Die Diskurs-Armut leidet unter dem Ermüdungs-Bruch nicht nur der jüngeren Generation

Aber die „Generation Y“ (Y=Why), das Fundament einer vitalen Zivilgesellschaft, die angeblich alles hinterfragt und nicht nur die digitale Welt für sich erobert hat, scheinen diese Erosionen nicht zu interessieren. Sie favorisiert eine harmonische Work-Life-Balance, in der Freunde, Freizeit und „Ich-Zeit“ Vorrang haben. Untersuchungsergebnisse der Personalberatung Kienbaum, die auch als eine leise Auswanderung aus der Leistungsgesellschaft gelesen werden können, haben viele „Personaler“ irritiert. Eine verschärfte Krisenlage und eine zukunftsvergessene Politik werden also mit einer zunehmenden Gleichgültigkeit der Betroffenen und ihrer politischen Repräsentanten beantwortet.

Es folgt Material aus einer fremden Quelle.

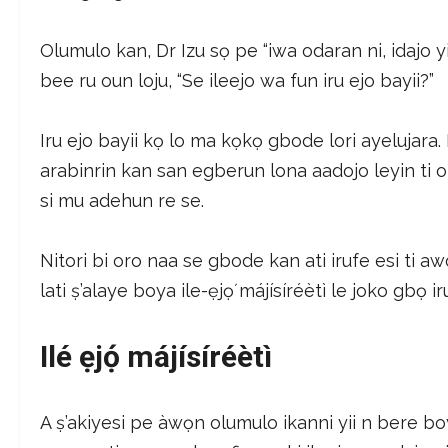
Olumulo kan, Dr Izu sọ pe “iwa odaran ni, idajo y
bee ru oun loju, “Se ileejo wa fun iru ejo bayii?”
Iru ejo bayii kọ lo ma kọkọ gbode lori ayelujara. 
arabinrin kan san egberun lona aadojo leyin ti 
si mu adehun re se.
Nitori bi oro naa se gbode kan ati irufe esi ti 
lati ṣ’alaye boya ile-ẹjọ́ májísíréètì le joko gbọ i
Ilé ẹjọ́ májísíréètì
A ṣ’akiyesi pe àwọn olumulo ikanni yii n bere boya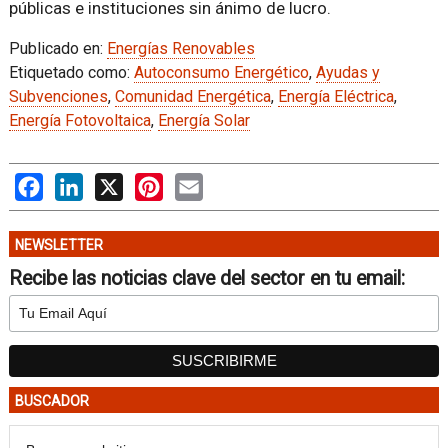
públicas e instituciones sin ánimo de lucro.
Publicado en:
Energías Renovables
Etiquetado como:
Autoconsumo Energético
,
Ayudas y
Subvenciones
,
Comunidad Energética
,
Energía Eléctrica
,
Energía Fotovoltaica
,
Energía Solar
Facebook
LinkedIn
X
Pinterest
Email
NEWSLETTER
Recibe las noticias clave del sector en tu email:
BUSCADOR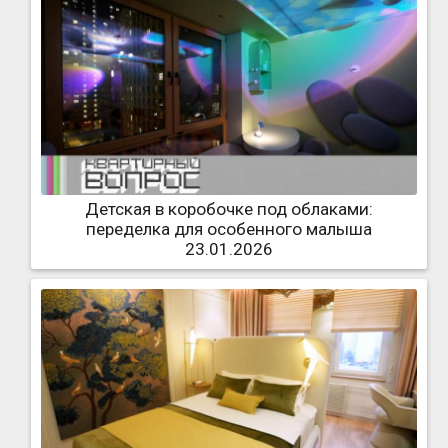
Детская в коробочке под облаками:
переделка для особенного малыша
23.01.2026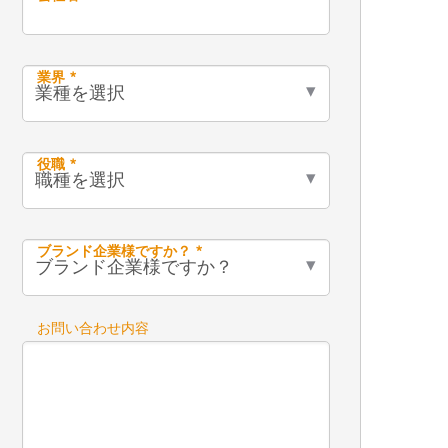
業界 *
役職 *
ブランド企業様ですか？ *
お問い合わせ内容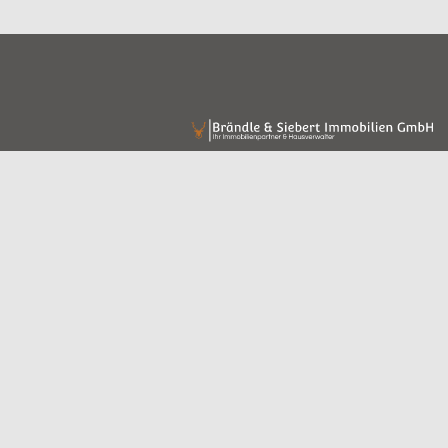
Brändle & Siebert Im
Löffelstraße 22-24
70597 Stuttgart
0711 / 45146676
info@braendle-siebert-immobilien
Kontakt
Impres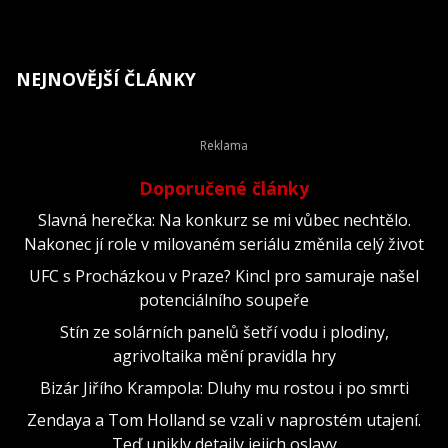
NEJNOVĚJŠÍ ČLÁNKY
Doporučené články
Slavná herečka: Na konkurz se mi vůbec nechtělo.
Nakonec jí role v milovaném seriálu změnila celý život
UFC s Procházkou v Praze? Kincl pro samuraje našel
potenciálního soupeře
Stín ze solárních panelů šetří vodu i plodiny,
agrivoltaika mění pravidla hry
Bizár Jiřího Krampola: Dluhy mu rostou i po smrti
Zendaya a Tom Holland se vzali v naprostém utajení.
Teď unikly detaily jejich oslavy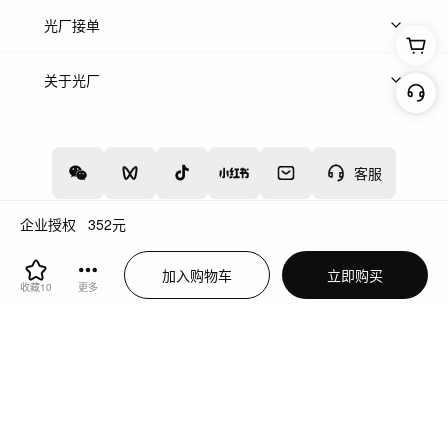
上传案例
AI找镜头
片场榜单
精选案例
光厂接单
上架服务
热门服务
创作人
关于光厂
关于我们
诚聘英才
帮助中心
权责声明
客服
企业授权
352
元
增值电信业务经营许可证：川B2-20160192
蜀ICP备12020238号-4
加入购物车
立即购买
川公网安备51019002000262
违法和不良信息举报中心
收藏
10
更多
切换到电脑版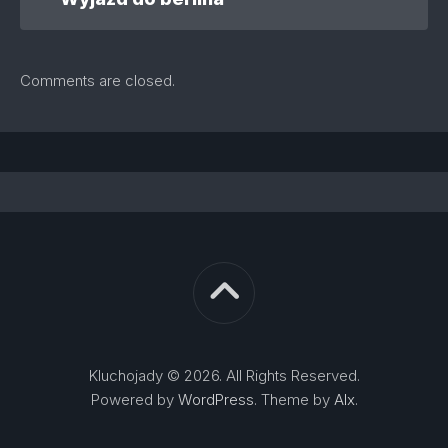
Comments are closed.
Kluchojady © 2026. All Rights Reserved.
Powered by
WordPress
. Theme by
Alx
.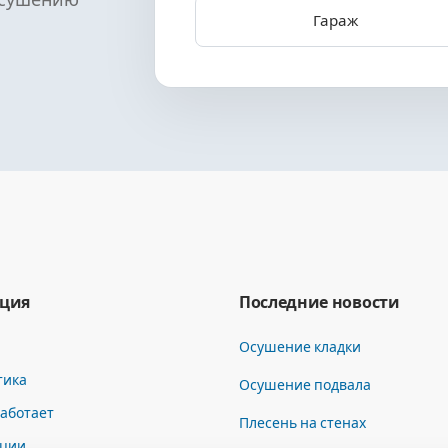
осушению
Гараж
ция
Последние новости
Осушение кладки
тика
Осушение подвала
работает
Плесень на стенах
ции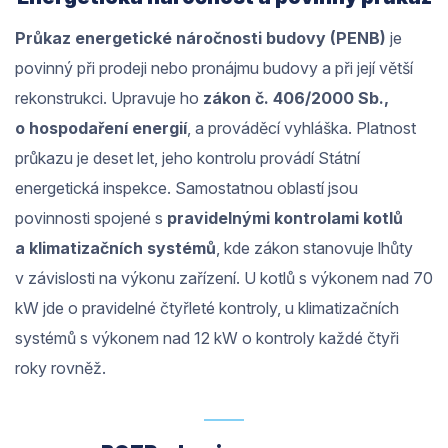
Průkaz energetické náročnosti budovy (PENB)
je
povinný při prodeji nebo pronájmu budovy a při její větší
rekonstrukci. Upravuje ho
zákon č. 406/2000 Sb.,
o hospodaření energií
, a prováděcí vyhláška. Platnost
průkazu je deset let, jeho kontrolu provádí Státní
energetická inspekce. Samostatnou oblastí jsou
povinnosti spojené s
pravidelnými kontrolami kotlů
a klimatizačních systémů
, kde zákon stanovuje lhůty
v závislosti na výkonu zařízení. U kotlů s výkonem nad 70
kW jde o pravidelné čtyřleté kontroly, u klimatizačních
systémů s výkonem nad 12 kW o kontroly každé čtyři
roky rovněž.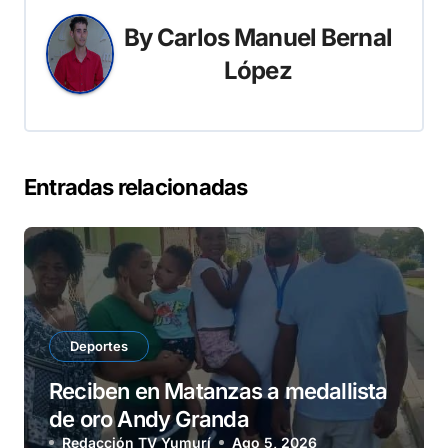
By
Carlos Manuel Bernal
López
Entradas relacionadas
Deportes
Reciben en Matanzas a medallista
de oro Andy Granda
Redacción TV Yumurí
Ago 5, 2026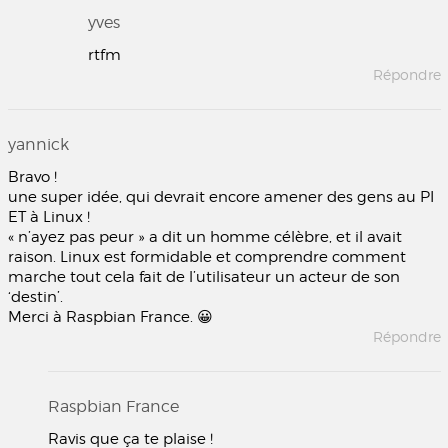
yves
rtfm
Répondre
yannick
Bravo !
une super idée, qui devrait encore amener des gens au PI
ET à Linux !
« n’ayez pas peur » a dit un homme célèbre, et il avait
raison. Linux est formidable et comprendre comment
marche tout cela fait de l’utilisateur un acteur de son
‘destin’.
Merci à Raspbian France. 😀
Répondre
Raspbian France
Ravis que ça te plaise !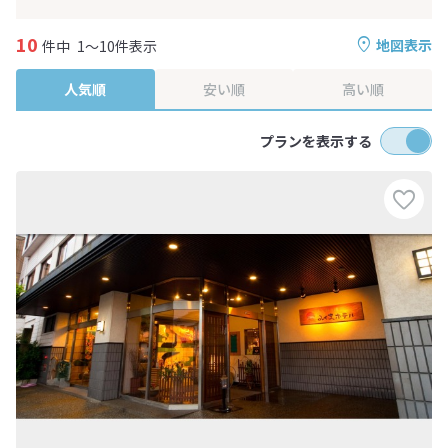
10
地図表示
件中
1～10件表示
人気順
安い順
高い順
プランを表示する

Heiner Geißlers Credo, dass man stets Streit in einer wichtigen Sache anfangen müsse, hat nicht nur im konservativen Milieu seine Gültigkeit verloren. Der Verzicht auf Streit in der Sache gilt mittlerweile als höchste politische Tugend der politischen Klasse. Gefragt ist der kieselsteinglatte Politiker-Typ, der Konflikt-Kanten frühzeitig wegschmirgelt, Streitthemen ausklammert und im präsidialen Habitus mit wolkigen Versprechungen Brücken zwischen den Lagern baut. Streit in der Sache setzt eine Haltung voraus und erfordert Fachkenntnisse. Zudem ist Streit immer risikoreich, weil die Folgen der Auseinandersetzungen innerparteilich und im Konkurrenzkampf der anderen Parteien nicht kalkulierbar sind.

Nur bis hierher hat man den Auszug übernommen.